On one hand, insurer mergers can mean that there will be less choice in the marketplace, though with the RSA-Intact deal not yet set in stone, the effect of that remains to be seen. The more immediate, pressing concern on capacity in the marketplace is the impact of the coronavirus on insurers’ willingness to take on risks, which is creating roadblocks in an already hardening market, particularly in lines like D&O and property. Yet, the pandemic should have one silver lining to it.

According to Deloitte’s 2020 insurance M&A outlook, “The post–COVID-19 world may unleash structural and systemic changes across multiple industries, and it’s widely expected that recovery will be highly asymmetric across regions and sectors. Most industries, including insurance, will need to reinvent themselves to thrive and insurance M&A activities are expected to have a strong influence in shaping the ‘next normal’ environment.”

That need for innovation is part of the reason that the Aon-WTW merger made sense for the former firm. Following the release of its second quarter results, Aon chief executive Greg Case was quoted by Seeking Alpha as stating: “Our global risk survey highlights one of the top 10 risks our clients face – only one is fully insured; four are partially insured; and five are not insured at all. The mandate is clear. We must innovate faster to provide answers to these growing areas of client demand,” adding, that “the combination with Willis Towers Watson will substantially accelerate progress.”

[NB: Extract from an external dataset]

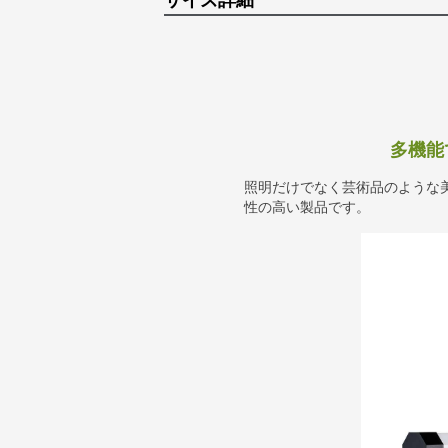
サイズ詳細
多機能
照明だけでなく芸術品のような
性の高い製品です。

Experts predict that other insurers will start looking at M&A to create similar operating efficiencies and seize on opportunities to innovate, with some noting that the M&A landscape will look different in a few key ways to pre-COVID. For instance, global thinktank Institute for Mergers, Acquisitions and Alliances (IMAA) believes that the coming years “will see a quiet revolution in global insurance M&A,” and will involve a broader range of bidders, such as overseas private equity firms, as well as a sharper focus on acquiring or developing technological expertise when looking at potential deals. The latter point is a positive COVID side effect – the insurance industry could stand to be reinvented in several ways, from the pace of digital adoption in the sector to companies’ development of new products (some enabled by technology) to adequately address emerging risks.

A similar story is unfolding in agent and broker M&A. As COVID-19 forces brokers and agents to engage in digital transformation and conduct more of their business through virtual settings, there are some who are considering whether a helping hand could be a good idea to establish financial stability. In that vein, M&A experts predict that partnership will be the premier driver of broker M&A over the next few months, especially for firms that haven’t been able to adopt effectively to the new challenges presented by the pandemic.

“We’ve seen leading agents and brokers actually intensify [investments] into their digital presence and engage customers off renewal cycle in a process to either provide more service, to provide more policies, to review policies and just be connected in a value-added way,” Marie Carr, global growth strategy leader at PwC’s US Financial Services Practice, told Insurance Business. “Then, there may be some brokers who fall behind and find that more difficult, but I think they will adjust as well. And in a worst-case scenario, if brokers don’t adjust to the current environment, there will be opportunities to quickly merge with a company that’s already engaged.”

Faced with the pressure of a hardening market, the COVID-19 pandemic, and challenges in securing stability into the future, principals of brokerages and agencies may look to exit the space in greater numbers by selling off their books as part of their succession plans. Nonetheless, with fewer brokers and agencies left standing, and considering the many ways that insurance advisors can prove their value to clients right now as the pandemic unfolds, those who evolve and thrive in the new normal could come out of the pandemic well positioned for a risk-laden, digital future and stronger than before – in turn, strengthening the insurance industry as a whole.